機械の開発・製造を手掛ける玉川エンジニアリング(会津若松市)と会津大は水田除草用ロボットを共同開発した。アイガモのひなを水田に放すことで除草に農薬を使わない「アイガモ農法」に着目。ロボットがひなに代わって動き回り、雑草の成長を妨げる仕組みだ。27日までに特許を取得した。価格面など実用化に向けた課題は残るが、関係者は手応えを感じている。
開発の中心となったのはロボット工学を専門とする会津大の成瀬継太郎教授(52)。「農作物を輸出するのに、農薬の使用量を厳しく規制される可能性がある。稲作の国際競争力向上に貢献したい」と思いを語った。
アイガモ農法では、ひなが水田をあちこち動き回ることで雑草の種を浮かび上がらせたり、水を濁らせて光合成を妨げたりすることで雑草の成長を抑える。

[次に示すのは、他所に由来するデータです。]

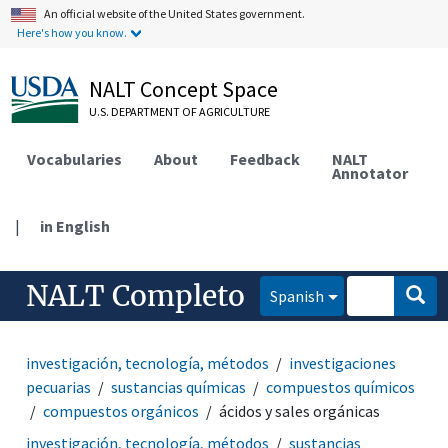
An official website of the United States government.
Here's how you know.
NALT Concept Space
U.S. DEPARTMENT OF AGRICULTURE
Vocabularies
About
Feedback
NALT
Annotator
|
in English
NALT Completo
Spanish
investigación, tecnología, métodos
investigaciones
pecuarias
sustancias químicas
compuestos químicos
compuestos orgánicos
ácidos y sales orgánicas
investigación, tecnología, métodos
sustancias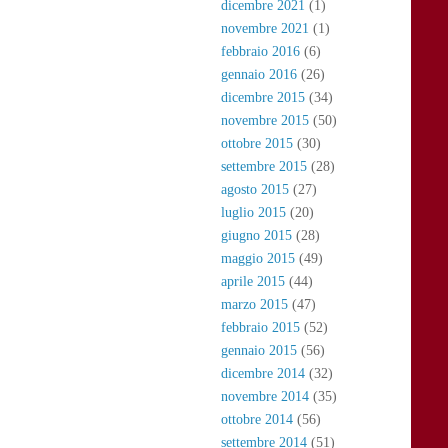
dicembre 2021
(1)
novembre 2021
(1)
febbraio 2016
(6)
gennaio 2016
(26)
dicembre 2015
(34)
novembre 2015
(50)
ottobre 2015
(30)
settembre 2015
(28)
agosto 2015
(27)
luglio 2015
(20)
giugno 2015
(28)
maggio 2015
(49)
aprile 2015
(44)
marzo 2015
(47)
febbraio 2015
(52)
gennaio 2015
(56)
dicembre 2014
(32)
novembre 2014
(35)
ottobre 2014
(56)
settembre 2014
(51)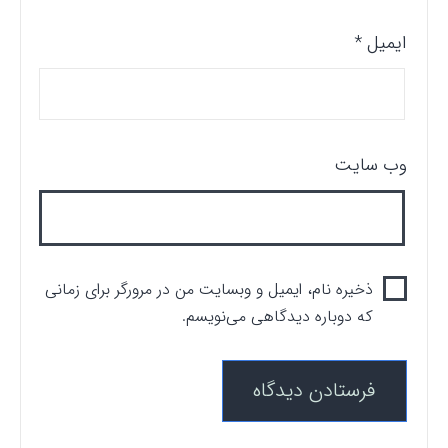
ایمیل
*
وب‌ سایت
ذخیره نام، ایمیل و وبسایت من در مرورگر برای زمانی
که دوباره دیدگاهی می‌نویسم.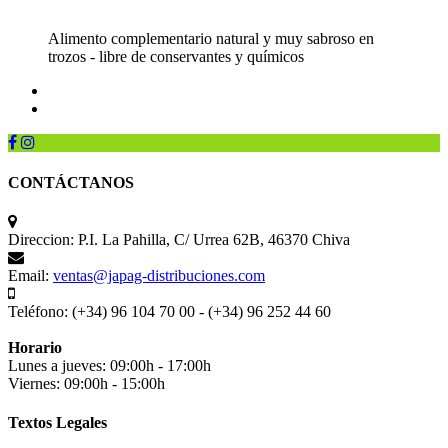
Alimento complementario natural y muy sabroso en
trozos - libre de conservantes y químicos
CONTÁCTANOS
Direccion:
P.I. La Pahilla, C/ Urrea 62B, 46370 Chiva
Email:
ventas@japag-distribuciones.com
Teléfono:
(+34) 96 104 70 00 - (+34) 96 252 44 60
Horario
Lunes a jueves: 09:00h - 17:00h
Viernes: 09:00h - 15:00h
Textos Legales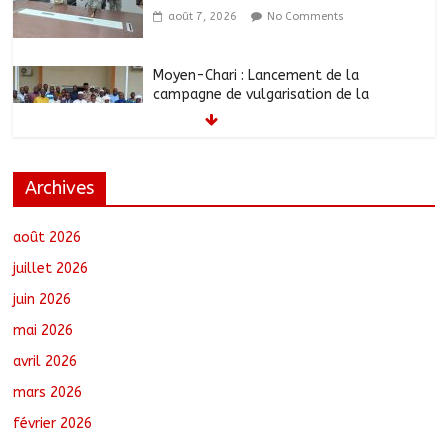
août 7, 2026
No Comments
Moyen-Chari : Lancement de la
campagne de vulgarisation de la
politique nationale de DDR
août 7, 2026
No Comments
Archives
Barh-Koh : Le MPS installe ses
nouvelles instances locales à Sarh
Rural
août 2026
août 7, 2026
No Comments
juillet 2026
juin 2026
Borkou : Recrudescence des braquages
mai 2026
sur l’axe Faya-Kalaït
août 7, 2026
No Comments
avril 2026
mars 2026
février 2026
N’Djamena : Le maire intensifie le suivi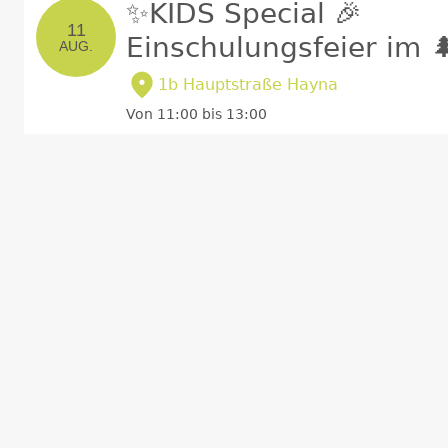
✨KIDS Special 🎉
11
Einschulungsfeier im 
AUG.
Waldbiergarten beim M
1b Hauptstraße Hayna
Von 11:00 bis 13:00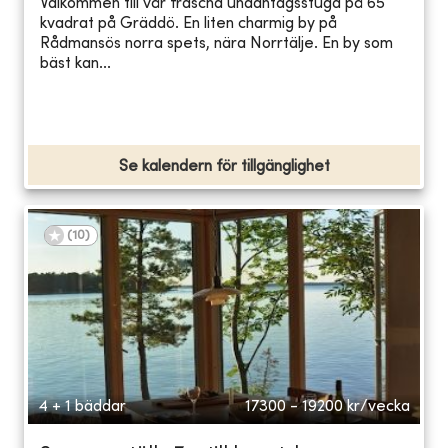
Välkommen till vår fräscha undantagsstuga på 65
kvadrat på Gräddö. En liten charmig by på
Rådmansös norra spets, nära Norrtälje. En by som
bäst kan...
Se kalendern för tillgänglighet
(
10
)
4 + 1 bäddar
17300 - 19200
kr/vecka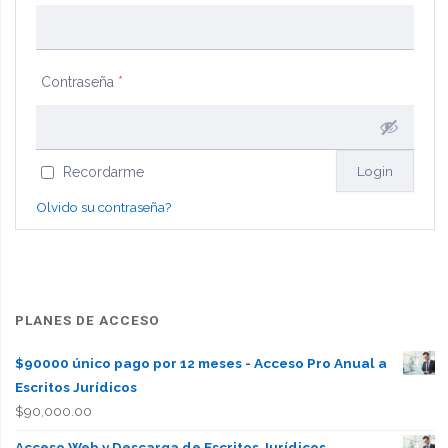
Contraseña
*
Recordarme
Olvido su contraseña?
PLANES DE ACCESO
$90000 único pago por 12 meses - Acceso Pro Anual a
Escritos Jurídicos
$
90,000.00
Acceso Web y Descarga de Escritos Jurídicos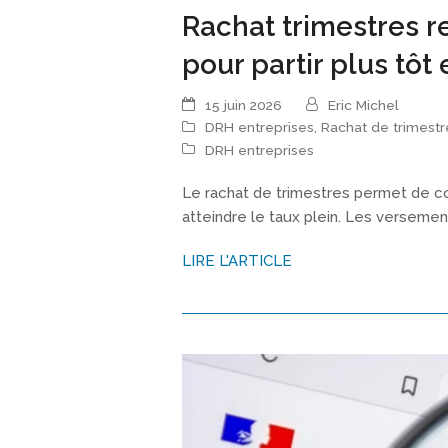
Rachat trimestres re
pour partir plus tô
15 juin 2026
Eric Michel
DRH entreprises
,
Rachat de trimestr
DRH entreprises
Le rachat de trimestres permet de c
atteindre le taux plein. Les versemen
LIRE L'ARTICLE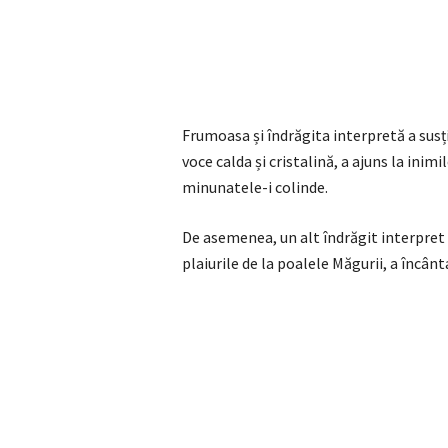
Frumoasa și îndrăgita interpretă a susț
voce calda și cristalină, a ajuns la inim
minunatele-i colinde.
De asemenea, un alt îndrăgit interpret
plaiurile de la poalele Măgurii, a încânt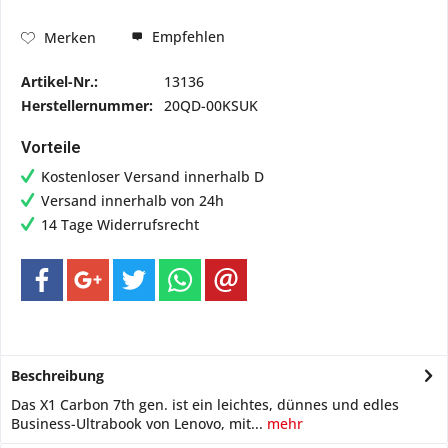
Empfehlen
Merken
Artikel-Nr.:
13136
Herstellernummer:
20QD-00KSUK
Vorteile
Kostenloser Versand innerhalb D
Versand innerhalb von 24h
14 Tage Widerrufsrecht
Beschreibung
Das X1 Carbon 7th gen. ist ein leichtes, dünnes und edles
Business-Ultrabook von Lenovo, mit...
mehr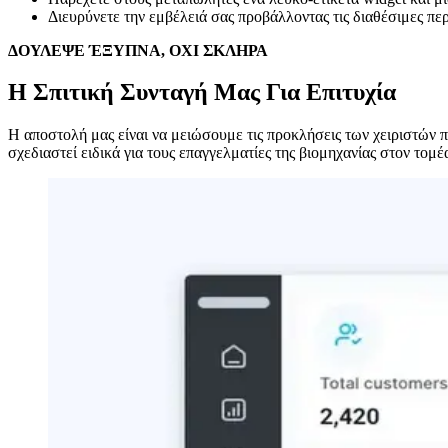
Διευρύνετε την εμβέλειά σας προβάλλοντας τις διαθέσιμες π
ΔΟΥΛΕΨΕ ΈΞΥΠΝΑ, ΟΧΙ ΣΚΛΗΡΑ
Η Σπιτική Συνταγή Μας Για Επιτυχία
Η αποστολή μας είναι να μειώσουμε τις προκλήσεις των χειριστών 
σχεδιαστεί ειδικά για τους επαγγελματίες της βιομηχανίας στον το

成鳥は稲を食べてしまうためひなしか使えず、さらにイタチやカラスなど外敵からひなを守る網を張るなどの対策が必要だ。毎年20~30羽のひなを購入するのも農家の負担となっている。
Wi―Fi(ワイファイ)に接続したタブレット端末やパソコンから水田の四隅と走行コースを設定すればロボットは衛星利用測位システム(GPS)機能で自動走行する。稲を傷めずに軟らかい水田を走れるようにタイヤに「とげ」を取り付けた。水田の状態に合うようにとげの長さや本数は調整が可能という。
成瀬教授らが農家の実情を知り、開発を始めたのが2011(平成23)年。ロボットの重さは5キロ、本体の幅とタイヤの直径はいずれも約30センチ。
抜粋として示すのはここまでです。